_Directions_: Search the data below, and report every line in which "februari" occurs.

_Input material_:

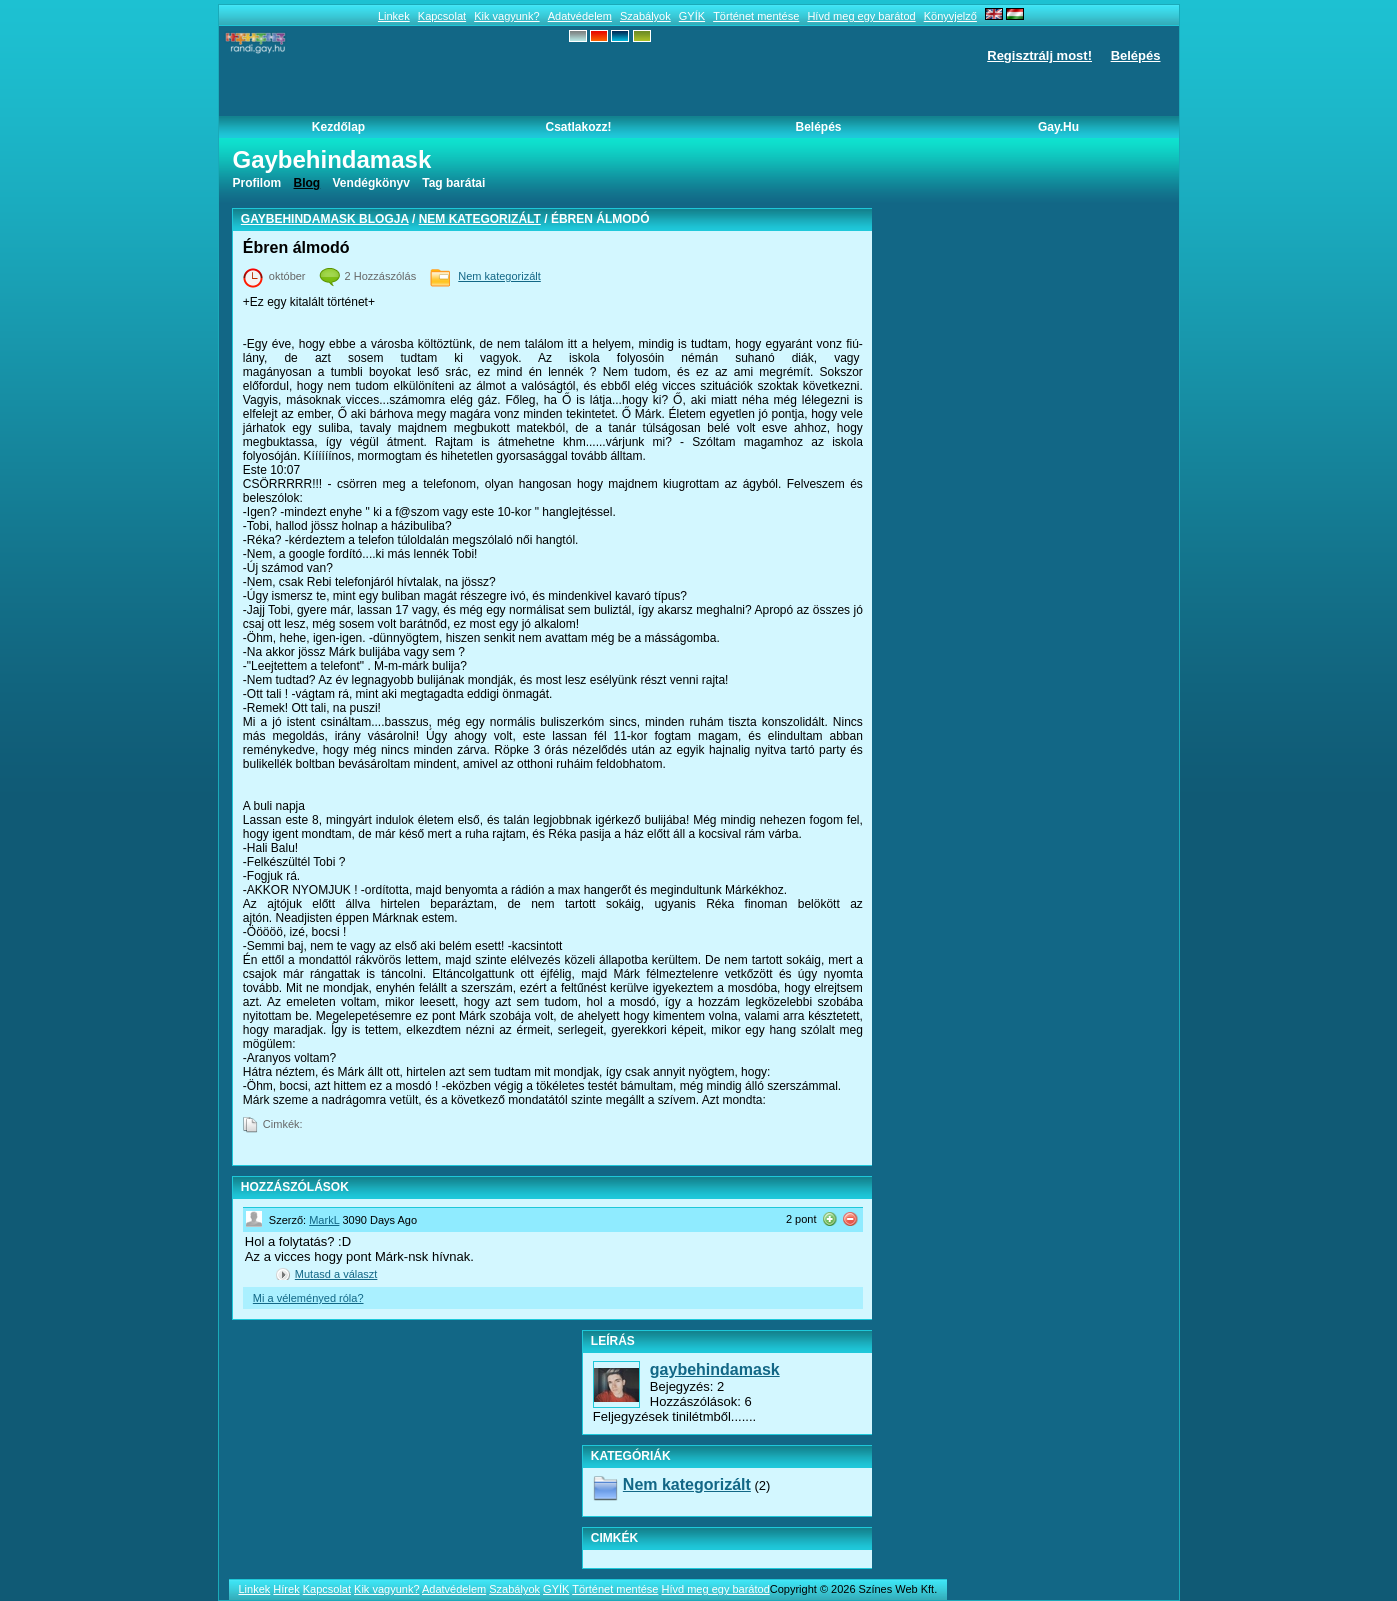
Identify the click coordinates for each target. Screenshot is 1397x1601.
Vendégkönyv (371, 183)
* * *
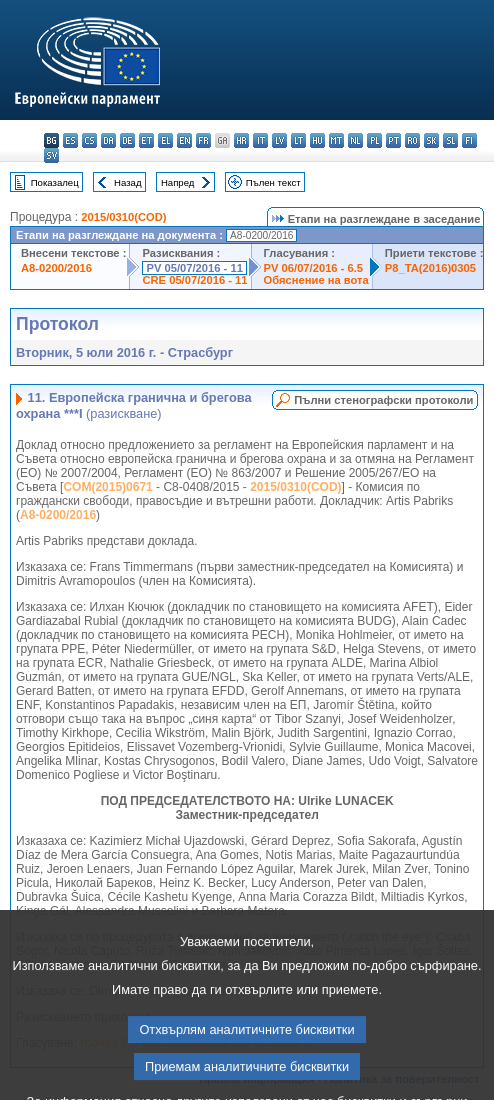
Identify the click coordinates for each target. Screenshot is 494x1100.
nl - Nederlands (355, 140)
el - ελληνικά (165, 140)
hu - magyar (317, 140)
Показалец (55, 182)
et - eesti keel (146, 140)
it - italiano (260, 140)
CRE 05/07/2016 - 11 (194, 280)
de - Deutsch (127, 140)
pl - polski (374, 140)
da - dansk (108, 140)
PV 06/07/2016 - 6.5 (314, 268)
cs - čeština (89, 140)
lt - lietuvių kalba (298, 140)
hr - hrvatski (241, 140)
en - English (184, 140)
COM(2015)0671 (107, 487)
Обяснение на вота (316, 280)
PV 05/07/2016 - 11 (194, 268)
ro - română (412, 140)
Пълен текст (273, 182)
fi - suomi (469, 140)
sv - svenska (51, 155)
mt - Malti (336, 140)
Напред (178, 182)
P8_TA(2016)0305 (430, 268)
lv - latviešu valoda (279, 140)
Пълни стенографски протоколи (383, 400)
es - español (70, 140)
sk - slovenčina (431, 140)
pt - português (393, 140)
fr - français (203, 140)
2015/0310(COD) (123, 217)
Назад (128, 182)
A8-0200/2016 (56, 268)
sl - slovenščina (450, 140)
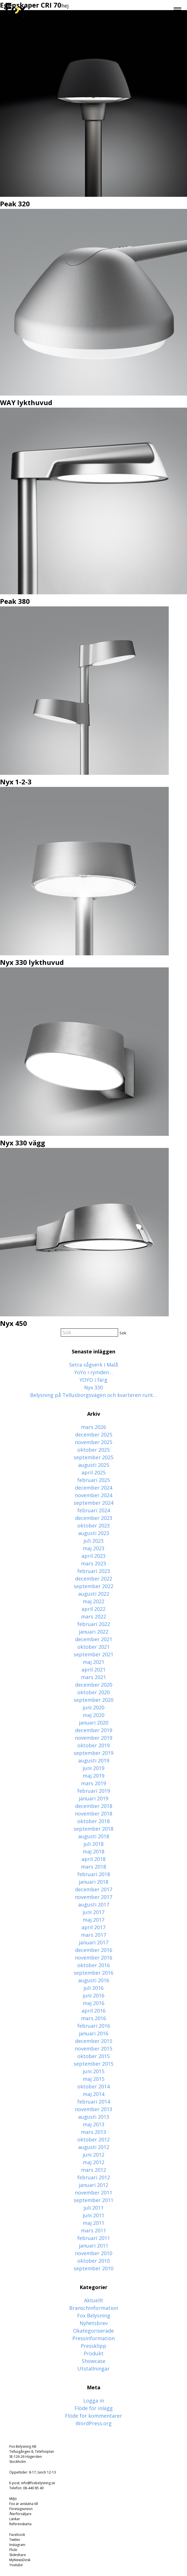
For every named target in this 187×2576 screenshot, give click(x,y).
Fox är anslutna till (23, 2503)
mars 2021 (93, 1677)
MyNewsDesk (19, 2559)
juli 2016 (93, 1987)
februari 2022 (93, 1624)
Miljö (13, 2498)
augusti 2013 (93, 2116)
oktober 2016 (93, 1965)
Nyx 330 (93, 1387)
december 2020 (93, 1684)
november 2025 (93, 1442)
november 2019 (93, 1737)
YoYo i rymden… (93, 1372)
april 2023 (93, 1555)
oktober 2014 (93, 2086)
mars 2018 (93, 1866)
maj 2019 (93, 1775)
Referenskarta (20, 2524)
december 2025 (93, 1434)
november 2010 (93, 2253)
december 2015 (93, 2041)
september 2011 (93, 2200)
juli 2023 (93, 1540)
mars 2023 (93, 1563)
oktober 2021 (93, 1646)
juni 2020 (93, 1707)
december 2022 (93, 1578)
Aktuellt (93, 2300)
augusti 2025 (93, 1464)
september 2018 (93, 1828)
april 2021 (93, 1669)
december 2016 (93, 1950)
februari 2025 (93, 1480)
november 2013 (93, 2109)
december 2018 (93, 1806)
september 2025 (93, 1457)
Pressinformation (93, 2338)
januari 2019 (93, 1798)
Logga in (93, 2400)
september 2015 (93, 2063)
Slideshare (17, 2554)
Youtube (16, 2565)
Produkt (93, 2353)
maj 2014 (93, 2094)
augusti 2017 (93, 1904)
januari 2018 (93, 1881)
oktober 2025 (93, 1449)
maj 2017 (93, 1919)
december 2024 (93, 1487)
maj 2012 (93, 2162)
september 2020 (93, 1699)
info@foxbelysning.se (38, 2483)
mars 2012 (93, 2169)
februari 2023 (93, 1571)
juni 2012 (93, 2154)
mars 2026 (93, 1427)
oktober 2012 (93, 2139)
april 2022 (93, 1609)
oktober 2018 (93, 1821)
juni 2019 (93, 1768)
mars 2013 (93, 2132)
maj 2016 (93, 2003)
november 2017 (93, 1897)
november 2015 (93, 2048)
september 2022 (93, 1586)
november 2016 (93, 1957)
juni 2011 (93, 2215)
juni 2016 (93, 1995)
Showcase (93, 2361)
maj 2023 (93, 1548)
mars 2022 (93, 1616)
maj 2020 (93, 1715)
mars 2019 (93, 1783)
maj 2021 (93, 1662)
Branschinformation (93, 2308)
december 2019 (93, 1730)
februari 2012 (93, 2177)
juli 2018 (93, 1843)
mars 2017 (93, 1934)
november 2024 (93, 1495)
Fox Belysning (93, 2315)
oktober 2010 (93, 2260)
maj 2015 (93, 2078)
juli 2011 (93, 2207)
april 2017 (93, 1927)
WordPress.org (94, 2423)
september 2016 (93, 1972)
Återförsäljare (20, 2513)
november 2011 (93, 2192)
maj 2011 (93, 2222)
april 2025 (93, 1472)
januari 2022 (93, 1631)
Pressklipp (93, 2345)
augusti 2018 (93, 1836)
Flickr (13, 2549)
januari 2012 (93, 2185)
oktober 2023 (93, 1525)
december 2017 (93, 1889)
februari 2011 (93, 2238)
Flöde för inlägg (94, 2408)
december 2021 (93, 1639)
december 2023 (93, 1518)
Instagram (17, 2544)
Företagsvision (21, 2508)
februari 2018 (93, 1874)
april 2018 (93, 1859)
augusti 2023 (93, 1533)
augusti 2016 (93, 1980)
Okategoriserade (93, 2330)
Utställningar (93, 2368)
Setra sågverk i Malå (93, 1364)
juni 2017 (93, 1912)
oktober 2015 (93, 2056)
...
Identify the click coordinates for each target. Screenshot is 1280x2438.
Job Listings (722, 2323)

_Final answer_:
februari 2022 (93, 1624)
februari 2025 (93, 1480)
februari 2023 (93, 1571)
februari 2012 (93, 2177)
februari 2011 (93, 2238)
februari 2018 (93, 1874)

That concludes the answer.